Aim of the exercise →
Copy word for word, please, the lines of the entries below running from the one containing "döntõ: 15-12, 15" to the one containing "עזריאלי גבעתיים", both ends included.

=== Begin Enclosure ===

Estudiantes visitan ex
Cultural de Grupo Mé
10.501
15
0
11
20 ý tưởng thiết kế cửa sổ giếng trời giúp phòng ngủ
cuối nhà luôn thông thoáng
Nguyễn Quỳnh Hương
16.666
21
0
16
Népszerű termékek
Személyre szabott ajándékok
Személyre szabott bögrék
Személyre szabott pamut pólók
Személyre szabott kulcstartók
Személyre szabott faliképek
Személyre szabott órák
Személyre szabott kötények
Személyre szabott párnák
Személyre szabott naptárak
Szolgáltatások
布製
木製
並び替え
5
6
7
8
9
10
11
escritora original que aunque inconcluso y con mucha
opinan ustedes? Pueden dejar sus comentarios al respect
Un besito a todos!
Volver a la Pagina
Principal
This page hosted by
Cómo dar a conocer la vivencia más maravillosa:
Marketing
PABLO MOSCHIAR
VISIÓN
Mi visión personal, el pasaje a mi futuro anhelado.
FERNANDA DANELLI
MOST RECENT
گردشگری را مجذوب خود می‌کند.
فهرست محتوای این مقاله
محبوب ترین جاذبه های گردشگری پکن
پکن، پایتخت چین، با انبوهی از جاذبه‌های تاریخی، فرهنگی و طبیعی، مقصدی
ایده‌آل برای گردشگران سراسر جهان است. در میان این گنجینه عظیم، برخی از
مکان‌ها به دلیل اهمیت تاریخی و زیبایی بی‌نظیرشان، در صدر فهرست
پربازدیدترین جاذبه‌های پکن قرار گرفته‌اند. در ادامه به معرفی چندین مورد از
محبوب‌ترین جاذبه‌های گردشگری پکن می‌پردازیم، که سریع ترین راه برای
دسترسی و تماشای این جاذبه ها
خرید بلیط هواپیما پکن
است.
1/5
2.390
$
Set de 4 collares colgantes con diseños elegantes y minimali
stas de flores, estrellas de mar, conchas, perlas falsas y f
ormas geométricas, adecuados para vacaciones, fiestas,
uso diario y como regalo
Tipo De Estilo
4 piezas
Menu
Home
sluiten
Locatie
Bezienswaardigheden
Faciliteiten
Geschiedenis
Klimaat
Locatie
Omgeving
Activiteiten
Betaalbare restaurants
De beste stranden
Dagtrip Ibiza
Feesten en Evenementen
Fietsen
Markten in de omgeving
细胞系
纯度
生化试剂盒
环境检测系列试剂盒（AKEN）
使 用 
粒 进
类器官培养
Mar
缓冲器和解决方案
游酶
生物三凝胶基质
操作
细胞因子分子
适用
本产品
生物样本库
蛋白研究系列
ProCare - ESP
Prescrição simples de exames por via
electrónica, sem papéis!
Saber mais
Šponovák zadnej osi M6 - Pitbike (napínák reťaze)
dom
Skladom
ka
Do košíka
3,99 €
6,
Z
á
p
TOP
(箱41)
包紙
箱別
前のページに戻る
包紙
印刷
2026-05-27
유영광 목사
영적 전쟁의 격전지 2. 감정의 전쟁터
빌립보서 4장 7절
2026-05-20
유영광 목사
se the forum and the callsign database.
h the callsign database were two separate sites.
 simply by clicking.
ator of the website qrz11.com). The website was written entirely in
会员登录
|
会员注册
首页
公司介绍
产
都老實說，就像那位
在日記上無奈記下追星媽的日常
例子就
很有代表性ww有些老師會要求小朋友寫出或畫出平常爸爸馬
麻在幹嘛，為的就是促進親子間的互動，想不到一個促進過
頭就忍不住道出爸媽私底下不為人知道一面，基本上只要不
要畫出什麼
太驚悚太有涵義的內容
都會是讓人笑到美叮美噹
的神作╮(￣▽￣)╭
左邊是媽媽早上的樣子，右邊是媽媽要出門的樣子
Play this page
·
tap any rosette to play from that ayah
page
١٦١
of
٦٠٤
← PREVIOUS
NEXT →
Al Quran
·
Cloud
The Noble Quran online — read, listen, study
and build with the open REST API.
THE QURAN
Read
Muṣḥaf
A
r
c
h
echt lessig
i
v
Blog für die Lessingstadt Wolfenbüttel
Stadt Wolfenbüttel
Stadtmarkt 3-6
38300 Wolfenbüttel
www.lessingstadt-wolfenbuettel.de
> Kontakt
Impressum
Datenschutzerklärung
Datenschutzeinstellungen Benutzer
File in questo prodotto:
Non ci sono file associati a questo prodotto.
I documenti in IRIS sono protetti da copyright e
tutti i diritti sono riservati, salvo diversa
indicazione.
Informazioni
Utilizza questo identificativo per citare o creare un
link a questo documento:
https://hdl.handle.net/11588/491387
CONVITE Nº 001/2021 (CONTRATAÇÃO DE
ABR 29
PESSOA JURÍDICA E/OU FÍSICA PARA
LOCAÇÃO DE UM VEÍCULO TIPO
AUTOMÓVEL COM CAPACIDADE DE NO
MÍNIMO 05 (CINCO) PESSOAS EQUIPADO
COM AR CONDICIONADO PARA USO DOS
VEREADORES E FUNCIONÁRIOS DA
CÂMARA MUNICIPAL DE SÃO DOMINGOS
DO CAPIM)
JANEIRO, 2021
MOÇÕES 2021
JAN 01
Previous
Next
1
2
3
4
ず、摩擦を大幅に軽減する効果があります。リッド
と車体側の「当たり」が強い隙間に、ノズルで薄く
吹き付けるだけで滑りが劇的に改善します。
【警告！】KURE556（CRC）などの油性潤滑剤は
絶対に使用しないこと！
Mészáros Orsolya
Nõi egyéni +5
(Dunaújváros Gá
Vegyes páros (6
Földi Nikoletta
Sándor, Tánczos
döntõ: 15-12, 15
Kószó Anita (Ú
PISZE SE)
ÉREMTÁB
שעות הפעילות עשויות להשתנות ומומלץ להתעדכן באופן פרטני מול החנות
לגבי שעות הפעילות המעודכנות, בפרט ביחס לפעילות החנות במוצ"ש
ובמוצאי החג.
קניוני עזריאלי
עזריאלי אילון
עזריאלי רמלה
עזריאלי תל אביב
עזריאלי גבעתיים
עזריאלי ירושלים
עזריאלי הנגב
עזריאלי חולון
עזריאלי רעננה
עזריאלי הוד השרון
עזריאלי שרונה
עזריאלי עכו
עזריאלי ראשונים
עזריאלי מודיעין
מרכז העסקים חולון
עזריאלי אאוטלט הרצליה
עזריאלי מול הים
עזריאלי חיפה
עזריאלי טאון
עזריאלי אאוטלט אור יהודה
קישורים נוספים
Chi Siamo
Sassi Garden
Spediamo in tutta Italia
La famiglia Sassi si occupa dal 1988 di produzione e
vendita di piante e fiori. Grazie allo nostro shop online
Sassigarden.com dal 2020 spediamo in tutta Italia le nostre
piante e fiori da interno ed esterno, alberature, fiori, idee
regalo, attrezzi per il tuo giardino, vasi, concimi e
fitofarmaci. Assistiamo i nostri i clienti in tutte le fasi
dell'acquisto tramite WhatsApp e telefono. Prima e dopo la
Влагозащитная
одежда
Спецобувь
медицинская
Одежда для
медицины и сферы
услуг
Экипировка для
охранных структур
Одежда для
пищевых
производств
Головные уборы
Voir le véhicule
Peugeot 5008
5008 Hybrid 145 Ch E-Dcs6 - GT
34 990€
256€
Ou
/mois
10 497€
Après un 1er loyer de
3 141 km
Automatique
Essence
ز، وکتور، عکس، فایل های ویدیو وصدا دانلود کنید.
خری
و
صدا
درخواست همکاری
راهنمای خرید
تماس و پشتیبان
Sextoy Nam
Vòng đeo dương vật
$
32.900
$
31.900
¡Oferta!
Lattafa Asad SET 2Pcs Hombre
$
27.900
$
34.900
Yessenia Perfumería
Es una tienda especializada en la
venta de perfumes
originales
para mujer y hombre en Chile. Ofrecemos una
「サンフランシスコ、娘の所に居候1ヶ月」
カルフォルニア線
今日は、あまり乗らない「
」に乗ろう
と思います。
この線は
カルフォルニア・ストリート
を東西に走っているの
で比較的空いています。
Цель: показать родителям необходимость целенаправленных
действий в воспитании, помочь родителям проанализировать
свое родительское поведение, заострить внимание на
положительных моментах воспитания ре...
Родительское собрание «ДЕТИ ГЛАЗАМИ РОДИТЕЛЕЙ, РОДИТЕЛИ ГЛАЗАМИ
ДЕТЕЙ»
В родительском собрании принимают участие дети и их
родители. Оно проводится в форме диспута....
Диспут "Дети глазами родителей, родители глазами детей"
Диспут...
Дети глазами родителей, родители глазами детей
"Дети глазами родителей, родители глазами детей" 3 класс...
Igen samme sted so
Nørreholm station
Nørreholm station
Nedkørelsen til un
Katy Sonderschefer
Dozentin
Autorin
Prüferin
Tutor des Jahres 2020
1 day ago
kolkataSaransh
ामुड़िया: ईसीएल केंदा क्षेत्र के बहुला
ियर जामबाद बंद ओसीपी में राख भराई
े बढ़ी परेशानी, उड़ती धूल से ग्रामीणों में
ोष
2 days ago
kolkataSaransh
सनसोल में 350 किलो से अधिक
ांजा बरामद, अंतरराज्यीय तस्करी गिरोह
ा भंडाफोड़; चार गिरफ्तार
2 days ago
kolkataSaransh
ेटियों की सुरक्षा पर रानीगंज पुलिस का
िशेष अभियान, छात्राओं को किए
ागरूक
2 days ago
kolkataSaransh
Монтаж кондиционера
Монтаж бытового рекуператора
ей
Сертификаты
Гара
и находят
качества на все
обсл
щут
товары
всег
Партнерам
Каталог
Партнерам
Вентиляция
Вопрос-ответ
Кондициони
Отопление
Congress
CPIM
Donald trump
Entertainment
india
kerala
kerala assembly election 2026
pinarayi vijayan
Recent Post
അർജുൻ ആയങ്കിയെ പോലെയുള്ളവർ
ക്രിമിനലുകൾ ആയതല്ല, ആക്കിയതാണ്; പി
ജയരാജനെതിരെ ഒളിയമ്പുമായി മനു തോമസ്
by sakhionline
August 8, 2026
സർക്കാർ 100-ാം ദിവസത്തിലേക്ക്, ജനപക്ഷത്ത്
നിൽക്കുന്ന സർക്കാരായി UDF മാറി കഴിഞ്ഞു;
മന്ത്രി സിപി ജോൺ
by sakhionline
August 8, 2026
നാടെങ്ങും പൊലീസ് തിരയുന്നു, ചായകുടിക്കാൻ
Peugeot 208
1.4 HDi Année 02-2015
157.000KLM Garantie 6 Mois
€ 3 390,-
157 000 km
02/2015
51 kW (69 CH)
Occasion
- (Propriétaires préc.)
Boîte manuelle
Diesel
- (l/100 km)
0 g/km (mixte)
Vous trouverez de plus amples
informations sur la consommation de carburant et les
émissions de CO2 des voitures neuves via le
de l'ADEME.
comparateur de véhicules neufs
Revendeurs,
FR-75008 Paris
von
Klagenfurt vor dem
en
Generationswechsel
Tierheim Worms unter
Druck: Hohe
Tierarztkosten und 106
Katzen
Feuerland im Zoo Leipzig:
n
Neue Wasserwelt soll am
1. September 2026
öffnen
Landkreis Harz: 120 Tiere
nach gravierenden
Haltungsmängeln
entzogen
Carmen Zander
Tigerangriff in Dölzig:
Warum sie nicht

=== End Enclosure ===

Response box →
döntõ: 15-12, 15
Kószó Anita (Ú
PISZE SE)
ÉREMTÁB
שעות הפעילות עשויות להשתנות ומומלץ להתעדכן באופן פרטני מול החנות
לגבי שעות הפעילות המעודכנות, בפרט ביחס לפעילות החנות במוצ"ש
ובמוצאי החג.
קניוני עזריאלי
עזריאלי אילון
עזריאלי רמלה
עזריאלי תל אביב
עזריאלי גבעתיים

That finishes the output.